Hem Karadeniz fayı, hem kuzey Anadolu fayı, hem de kuzey Doğu Anadolu fayı ile çevrildiği için ve 2012'deki depreme Rize çok daha yakın olduğu için, aynı zamanda Rize'nin büyük kısmı dolgu alanı üzerinde olduğu için deprem tehlikesi daha fazla. Ama Trabzon'un da heyelanlı sahaları var. O da ayrı bir risk, ayrı bir tehlike oluşturuyor."
"ÖNGÖRÜLEN DEPREMLE BURADA FELAKET OLABİLİR"
Trabzon'da 2017 ile 2020 yılı arasında bina yapımı bakımdan rekor kırıldığını kaydeden Bektaş, "Zemin etütleri burada çok önemlidir. Maalesef zemin etütleri istenildiği şekilde yapılmıyor. Yani formaliteden öteye geçmiyor. Hal böyle olunca depreme karşı dayanıksız binalar oluşuyor. Bu noktada belediyelere, yerel yönetimlere önemli görevler düşüyor. Zemin etüt raporlarının muhakkak kontrol edilmesi gerekiyor. Özellikle belediyelerde afete karşı yer bilimleri dairesi kurulması gerekir.

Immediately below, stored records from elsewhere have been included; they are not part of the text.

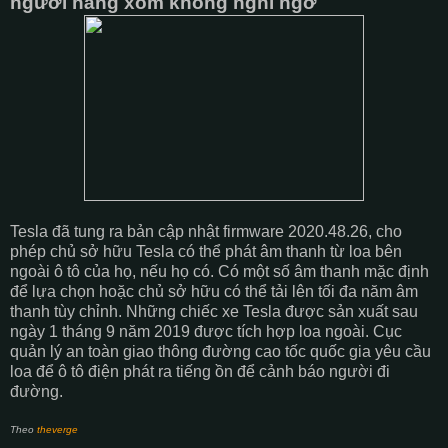
người hàng xóm không nghi ngờ
Tesla đã tung ra bản cập nhật firmware 2020.48.26, cho
phép chủ sở hữu Tesla có thể phát âm thanh từ loa bên
ngoài ô tô của họ, nếu họ có. Có một số âm thanh mặc định
để lựa chọn hoặc chủ sở hữu có thể tải lên tối đa năm âm
thanh tùy chỉnh. Những chiếc xe Tesla được sản xuất sau
ngày 1 tháng 9 năm 2019 được tích hợp loa ngoài. Cục
quản lý an toàn giao thông đường cao tốc quốc gia yêu cầu
loa để ô tô điện phát ra tiếng ồn để cảnh báo người đi
đường.
Theo
theverge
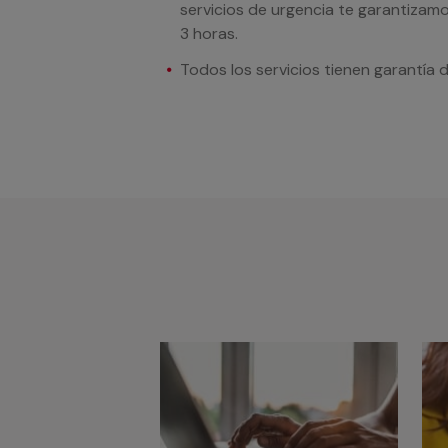
servicios de urgencia te garantizamo
3 horas.
Todos los servicios tienen garantía 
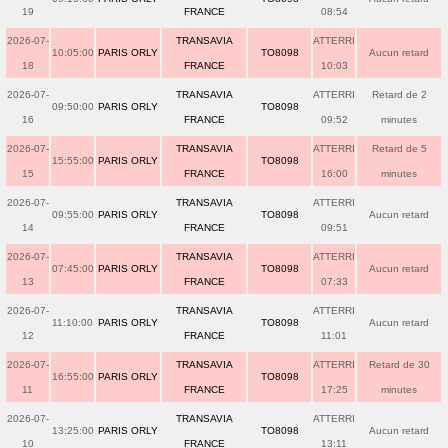
19
FRANCE
08:54
2026-07-
TRANSAVIA
ATTERRI
10:05:00
PARIS ORLY
TO8098
Aucun retard
18
FRANCE
10:03
2026-07-
TRANSAVIA
ATTERRI
Retard de 2
09:50:00
PARIS ORLY
TO8098
16
FRANCE
09:52
minutes
2026-07-
TRANSAVIA
ATTERRI
Retard de 5
15:55:00
PARIS ORLY
TO8098
15
FRANCE
16:00
minutes
2026-07-
TRANSAVIA
ATTERRI
09:55:00
PARIS ORLY
TO8098
Aucun retard
14
FRANCE
09:51
2026-07-
TRANSAVIA
ATTERRI
07:45:00
PARIS ORLY
TO8098
Aucun retard
13
FRANCE
07:33
2026-07-
TRANSAVIA
ATTERRI
11:10:00
PARIS ORLY
TO8098
Aucun retard
12
FRANCE
11:01
2026-07-
TRANSAVIA
ATTERRI
Retard de 30
16:55:00
PARIS ORLY
TO8098
11
FRANCE
17:25
minutes
2026-07-
TRANSAVIA
ATTERRI
13:25:00
PARIS ORLY
TO8098
Aucun retard
10
FRANCE
13:11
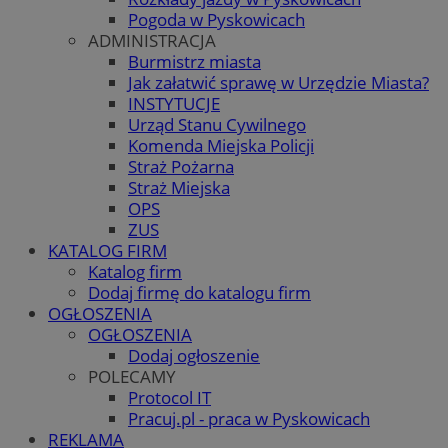
Pogoda w Pyskowicach
ADMINISTRACJA
Burmistrz miasta
Jak załatwić sprawę w Urzędzie Miasta?
INSTYTUCJE
Urząd Stanu Cywilnego
Komenda Miejska Policji
Straż Pożarna
Straż Miejska
OPS
ZUS
KATALOG FIRM
Katalog firm
Dodaj firmę do katalogu firm
OGŁOSZENIA
OGŁOSZENIA
Dodaj ogłoszenie
POLECAMY
Protocol IT
Pracuj.pl - praca w Pyskowicach
REKLAMA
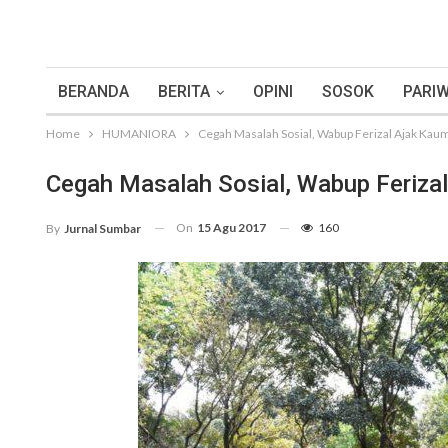
BERANDA
BERITA
OPINI
SOSOK
PARIW
Home
HUMANIORA
Cegah Masalah Sosial, Wabup Ferizal Ajak Kau
Cegah Masalah Sosial, Wabup Feriza
On
15 Agu 2017
160
By
Jurnal Sumbar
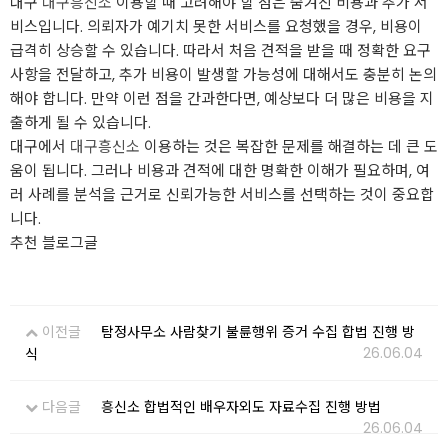
대구
대구흥신소
이용할 때 고려해야 할 점은 숨겨진 비용과 추가 서
비스입니다. 의뢰자가 예기치 못한 서비스를 요청했을 경우, 비용이
급격히 상승할 수 있습니다. 따라서 처음 견적을 받을 때 정확한 요구
사항을 전달하고, 추가 비용이 발생할 가능성에 대해서도 충분히 논의
해야 합니다. 만약 이런 점을 간과한다면, 예상보다 더 많은 비용을 지
출하게 될 수 있습니다.
대구에서
대구흥신소
이용하는 것은 복잡한 문제를 해결하는 데 큰 도
움이 됩니다. 그러나 비용과 견적에 대한 명확한 이해가 필요하며, 여
러 사례를 분석을 근거로 신뢰가능한 서비스를 선택하는 것이 중요합
니다.
추천 블로그글
이전글
탐정사무소 사람찾기 불륜행위 증거 수집 합법 진행 방
26.06.04
식
다음글
흥신소 합법적인 배우자외도 자료수집 진행 방법
26.06.04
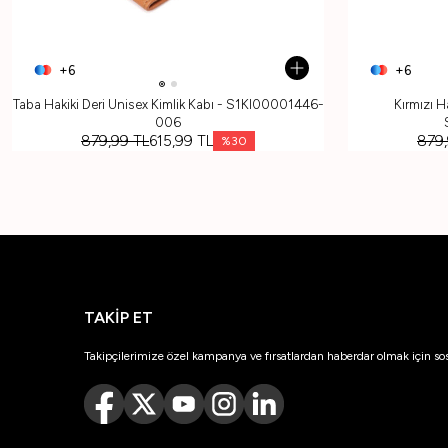
+6
+6
Taba Hakiki Deri Unisex Kimlik Kabı - S1KI00001446-
Kırmızı H
006
879,99
TL
615,99
TL
879
%
30
TAKİP ET
Takipçilerimize özel kampanya ve fırsatlardan haberdar olmak için so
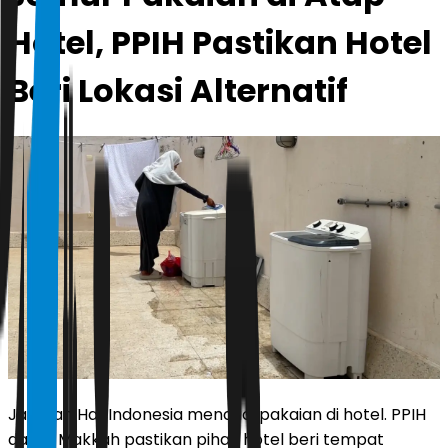
Hotel, PPIH Pastikan Hotel
Beri Lokasi Alternatif
Jamaah Haji Indonesia mencuci pakaian di hotel. PPIH
daker Makkah pastikan pihak hotel beri tempat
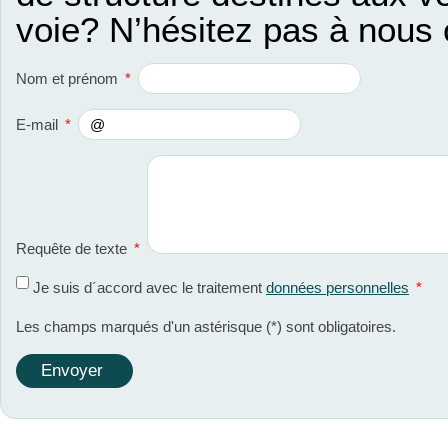
voie? N’hésitez pas à nous 
Nom et prénom
*
E-mail
*
Requête de texte
*
Je suis d´accord avec le traitement
données personnelles
*
Les champs marqués d'un astérisque (
*
) sont obligatoires.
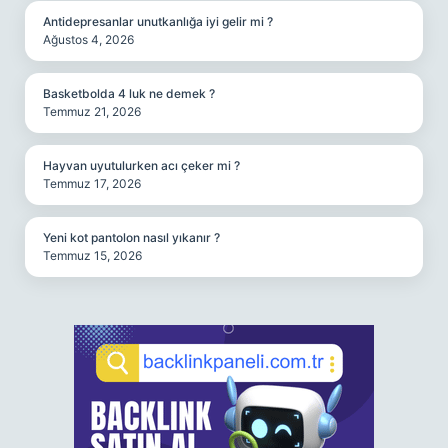
Antidepresanlar unutkanlığa iyi gelir mi ?
Ağustos 4, 2026
Basketbolda 4 luk ne demek ?
Temmuz 21, 2026
Hayvan uyutulurken acı çeker mi ?
Temmuz 17, 2026
Yeni kot pantolon nasıl yıkanır ?
Temmuz 15, 2026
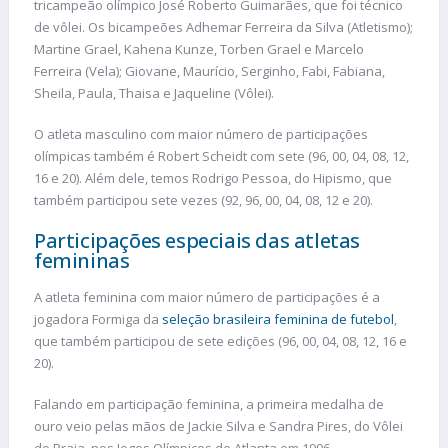
tricampeão olímpico José Roberto Guimarães, que foi técnico
de vôlei. Os bicampeões Adhemar Ferreira da Silva (Atletismo);
Martine Grael, Kahena Kunze, Torben Grael e Marcelo
Ferreira (Vela); Giovane, Maurício, Serginho, Fabi, Fabiana,
Sheila, Paula, Thaisa e Jaqueline (Vôlei).
O atleta masculino com maior número de participações
olímpicas também é Robert Scheidt com sete (96, 00, 04, 08, 12,
16 e 20). Além dele, temos Rodrigo Pessoa, do Hipismo, que
também participou sete vezes (92, 96, 00, 04, 08, 12 e 20).
Participações especiais das atletas
femininas
A atleta feminina com maior número de participações é a
jogadora Formiga da
seleção brasileira feminina de futebol
,
que também participou de sete edições (96, 00, 04, 08, 12, 16 e
20).
Falando em participação feminina, a primeira medalha de
ouro veio pelas mãos de Jackie Silva e Sandra Pires, do Vôlei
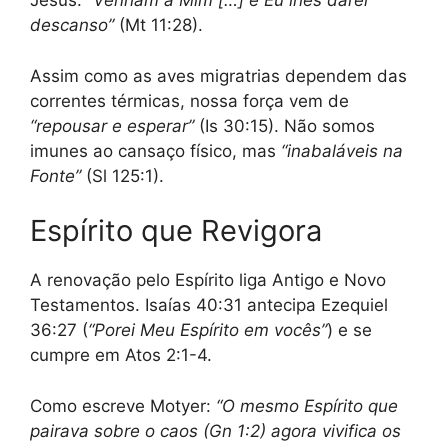
Jesus:
“Venham a Mim […] e Eu lhes darei
descanso”
(Mt 11:28).
Assim como as aves migratrias dependem das
correntes térmicas, nossa força vem de
“repousar e esperar”
(Is 30:15). Não somos
imunes ao cansaço físico, mas
“inabaláveis na
Fonte”
(Sl 125:1).
Espírito que Revigora
A renovação pelo Espírito liga Antigo e Novo
Testamentos. Isaías 40:31 antecipa Ezequiel
36:27 (
“Porei Meu Espírito em vocês”
) e se
cumpre em Atos 2:1-4.
Como escreve Motyer:
“O mesmo Espírito que
pairava sobre o caos (Gn 1:2) agora vivifica os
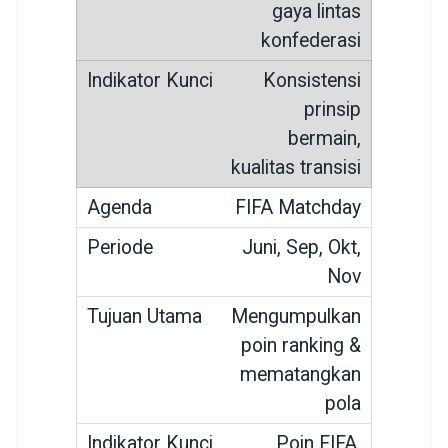
gaya lintas
konfederasi
Konsistensi
prinsip
bermain,
kualitas transisi
FIFA Matchday
Juni, Sep, Okt,
Nov
Mengumpulkan
poin ranking &
mematangkan
pola
Poin FIFA,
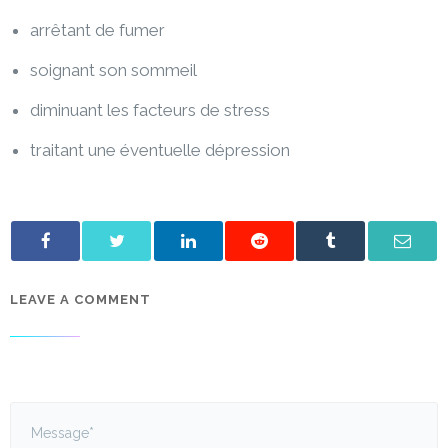
arrêtant de fumer
soignant son sommeil
diminuant les facteurs de stress
traitant une éventuelle dépression
LEAVE A COMMENT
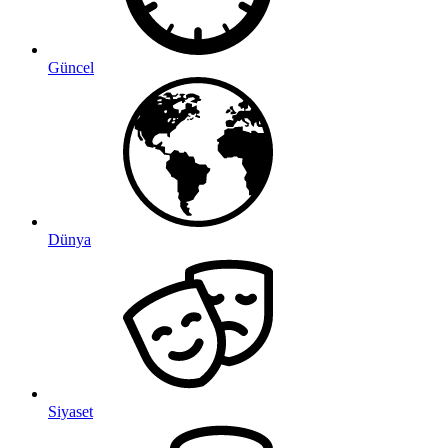
Güncel
Dünya
Siyaset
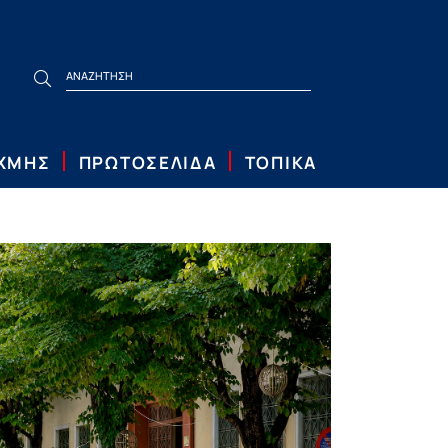
ΙΧΜΗΣ
ΠΡΩΤΟΣΕΛΙΔΑ
ΤΟΠΙΚΑ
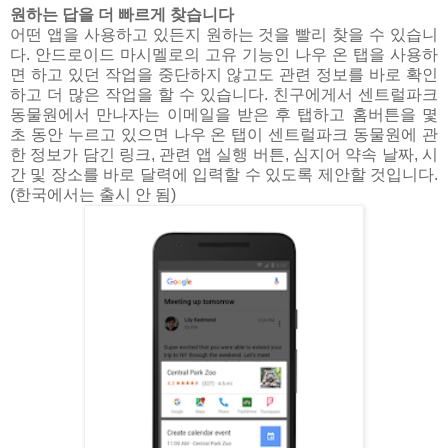
원하는 답을 더 빠르게 찾습니다
어떤 앱을 사용하고 있든지 원하는 것을 빨리 찾을 수 있습니
다. 안드로이드 마시멜로의 고유 기능인 나우 온 탭을 사용하
면 하고 있던 작업을 중단하지 않고도 관련 정보를 바로 확인
하고 더 많은 작업을 할 수 있습니다. 친구에게서 센트럴파크
동물원에서 만나자는 이메일을 받은 후 탭하고 홈버튼을 몇
초 동안 누르고 있으면 나우 온 탭이 센트럴파크 동물원에 관
한 정보가 담긴 링크, 관련 앱 실행 버튼, 심지어 약속 날짜, 시
간 및 장소를 바로 달력에 입력할 수 있도록 제안할 것입니다.
(한국에서는 출시 안 됨)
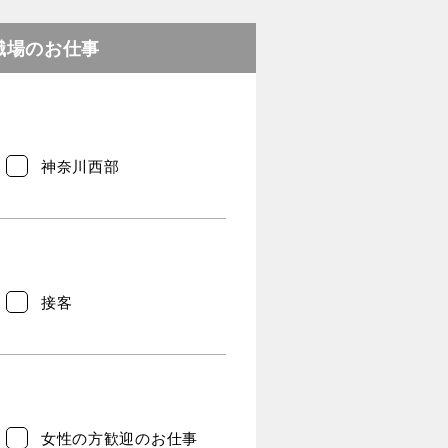
職場のお仕事
神奈川西部
接客
女性の方歓迎のお仕事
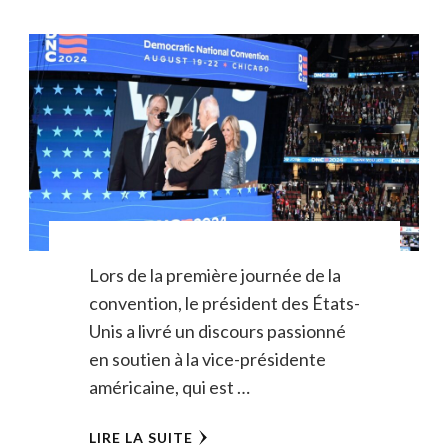
Lors de la première journée de la
convention, le président des États-
Unis a livré un discours passionné
en soutien à la vice-présidente
américaine, qui est …
LIRE LA SUITE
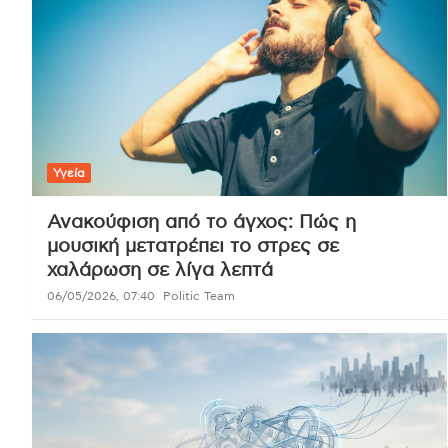
Υγεία
Ανακούφιση από το άγχος: Πώς η
μουσική μετατρέπει το στρες σε
χαλάρωση σε λίγα λεπτά
06/05/2026, 07:40
Politic Team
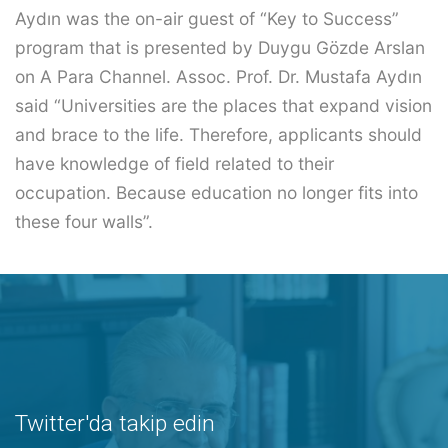
Aydın was the on-air guest of “Key to Success”
program that is presented by Duygu Gözde Arslan
on A Para Channel. Assoc. Prof. Dr. Mustafa Aydın
said “Universities are the places that expand vision
and brace to the life. Therefore, applicants should
have knowledge of field related to their
occupation. Because education no longer fits into
these four walls”.
Twitter'da takip edin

Son yapılan çalışmalar şunu gösteriyor ki; burada olabilecek olan en büyük deprem 6.6 büyüklüğünde. Yani başka yerde olabilecek olan depremin aynısı Trabzon'da, Rize'de de olur. 6.6 büyüklüğündeki bir deprem bu bölgede sıvılaşmaya ve depremin büyümesine neden olur. Bu da felaket olur. Acilen yapı stoklarının kontrol edilmesi lazım ve 'bölgede deprem olmaz' algısı ve önyargısından kurtulmamız, depreme hazırlıklı olmamız lazım. İzmir, bunun en önemli örneğidir. İzmir'de yaşanan depremin şiddetinden 2 kat daha fazlasının bu bölgede olması öngörülüyor" ifadelerini kullandı.